1.1.1. Picture that a vector as a directed line segment, whose length is the magnitude of the vector and with an arrow indicating the direction.
2. Trigonometry
2.1. the studies of the relationships involving lengths and angles of triangles.
2.2. 3 things you should remember
2.2.1. Adjacent is adjacent (next to) to the angle θ
2.2.2. Opposite is opposite the angle θ
2.2.3. the longest side is the Hypotenuse
2.3. Sine, Cosine and Tangent
2.3.1. Sine funtion:
2.3.1.1. sin(θ) = Opposite / Hypotenuse
2.3.2. Cosine function:
2.3.2.1. cos(θ) = Adjacent / Hypotenuse
2.3.3. Tangen function:
2.3.3.1. tan(θ) = Opposite / Adjacent
3. Rational fuction
3.1. any function which can be defined by a rational fraction
3.1.1. quotient of polynomials
3.1.1.1. y = g(x) / h(x)
3.1.1.1.1. where g and h are polynomials (h not equal 0).
3.2. A rational function will have an x-intercept -- y will equal 0 -- only if the numerator g(x) = 0.
3.3. Singularity
3.3.1. any value of the variable that would make a denominator 0.
3.4. The reciprocal function
3.4.1. a function defined on the set of nonzero reals, that sends every real number to its reciprocal
3.4.2. f(x) = 1/x
3.4.3. Domain is the Real Numbers, except 0, because 1/0 is undefined.

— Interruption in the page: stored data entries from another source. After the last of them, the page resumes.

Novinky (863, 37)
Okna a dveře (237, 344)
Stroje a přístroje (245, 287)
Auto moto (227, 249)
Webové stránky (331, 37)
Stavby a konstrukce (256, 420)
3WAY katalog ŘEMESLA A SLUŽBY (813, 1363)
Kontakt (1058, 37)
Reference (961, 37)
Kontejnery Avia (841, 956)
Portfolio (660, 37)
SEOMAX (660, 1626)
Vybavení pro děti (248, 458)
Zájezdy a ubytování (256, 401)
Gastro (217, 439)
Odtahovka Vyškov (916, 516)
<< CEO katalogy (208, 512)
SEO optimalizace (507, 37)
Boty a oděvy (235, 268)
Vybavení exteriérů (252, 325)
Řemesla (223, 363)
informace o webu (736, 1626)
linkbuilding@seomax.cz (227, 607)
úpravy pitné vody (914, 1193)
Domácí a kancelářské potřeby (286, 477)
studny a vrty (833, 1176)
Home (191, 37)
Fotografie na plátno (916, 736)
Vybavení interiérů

3.4.3.1. Using set-builder notation:
3.4.3.1.1. Its Domain is {x member of Reals | x ≠ 0}
3.4.3.1.2. Its Range is also {x member of Reals | x ≠ 0}
4. Sequence
4.1. A Sequence is a list of things (usually numbers) that are in order.
4.2. Infinite or Finite
4.2.1. When the sequence goes on forever it is called an infinite sequence,
4.2.2. otherwise it is a finite sequence
4.3. In Order
4.3.1. When we say the terms are "in order", we are free to define what order that is! They could go forwards, backwards ... or they could alternate ... or any type of order we want!
4.4. Like a Set
4.4.1. A Sequence is like a Set, except:
4.4.1.1. the terms are in order (with Sets the order does not matter)

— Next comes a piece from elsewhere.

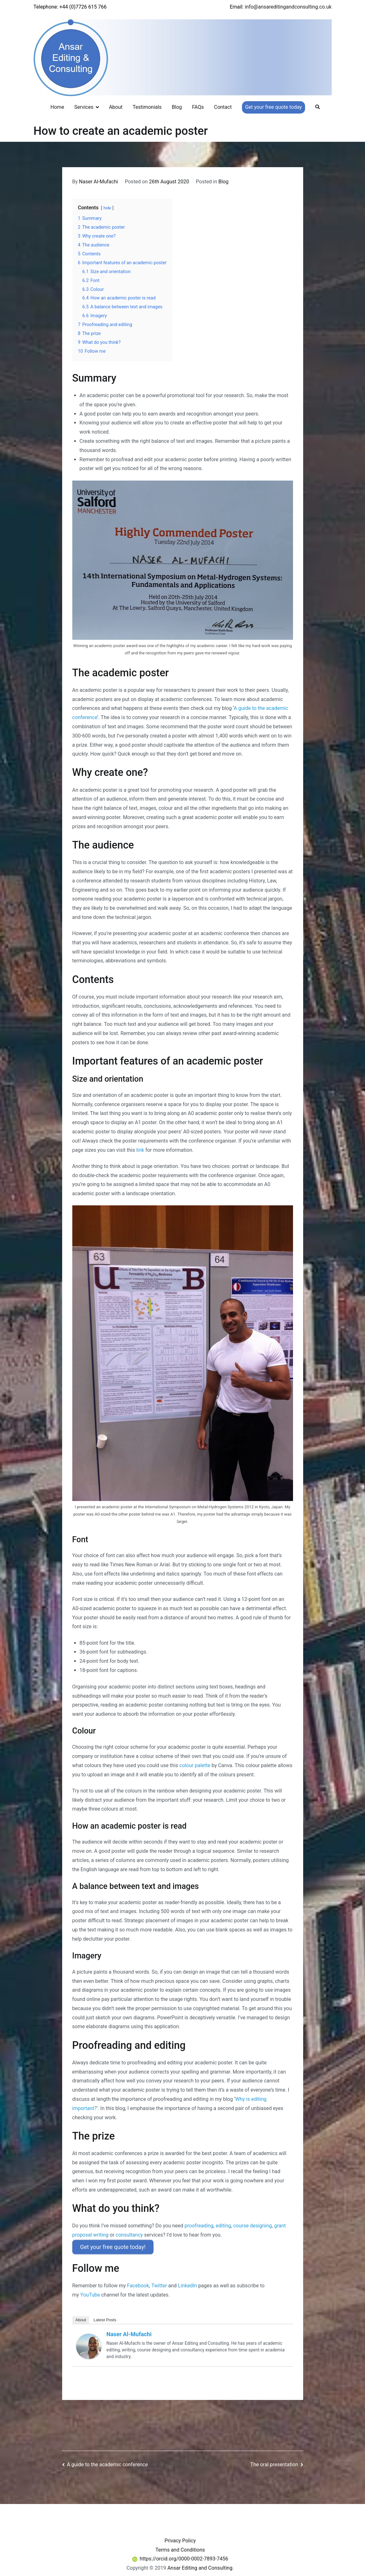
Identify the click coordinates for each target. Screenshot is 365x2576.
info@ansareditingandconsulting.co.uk (288, 7)
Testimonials (147, 107)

4.4.1.2. the same value can appear many times (only once in Sets)
4.5. Arithmetic Sequences
4.5.1. the difference between one term and the next is a constant.
4.6. Geometric Sequences
4.6.1. multiplying the previous term by a constant.
5. Series
5.1. the sum of the terms of a sequence.
5.2. Finite sequences and series
5.2.1. first and last terms
5.3. Infinite sequences and series
5.3.1. continue indefinitely
5.4. Geometric series
5.4.1. where each successive term is produced by multiplying the previous term by a constant number
6. Basic counting
6.1. The Basic or Fundamental Counting Principle can be used determine the possible outcomes when there are two or more characteristics can vary.

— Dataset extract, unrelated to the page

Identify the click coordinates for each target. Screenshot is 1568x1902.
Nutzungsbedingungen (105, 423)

6.1.1. To determine the total number of outcomes, multiply the number of possibilities of the first characteristic times the number of possibilities of the second characteristic.
6.2. Dependent or Independent
6.2.1. Dependent
6.2.1.1. A variable that depends on one or more other variables.
6.2.1.1.1. For equations such as y = 3x – 2, the dependent variable is y. The value of y depends on the value chosen for x. Usually the dependent variable is isolated on one side of an equation.
6.2.2. Independent
6.2.2.1. A variable in an equation that may have its value freely chosen without considering values of any other variable.
6.2.2.1.1. For equations such as y = 3x – 2, the independent variable is x. The variable y is not independent since it depends on the number chosen for x.
7. Probability
7.1. the measure of the likeliness that an event will occur.
7.2. Probability Of An Event
7.2.1. P(A) = The Number Of Ways Event A Can Occur / The total number Of Possible Outcomes
7.3. Tossing a Coin
7.3.1. When a coin is tossed, there are two possible outcomes:
7.3.1.1. heads (H)
7.3.1.1.1. the probability of the coin landing H is ½.
7.3.1.2. tails (T)
7.3.1.2.1. the probability of the coin landing T is ½.
7.4. Throwing Dice
7.4.1. When a single die is thrown, there are six possible outcomes: 1, 2, 3, 4, 5, 6.
7.4.1.1. The probability of any one of them is 1/6.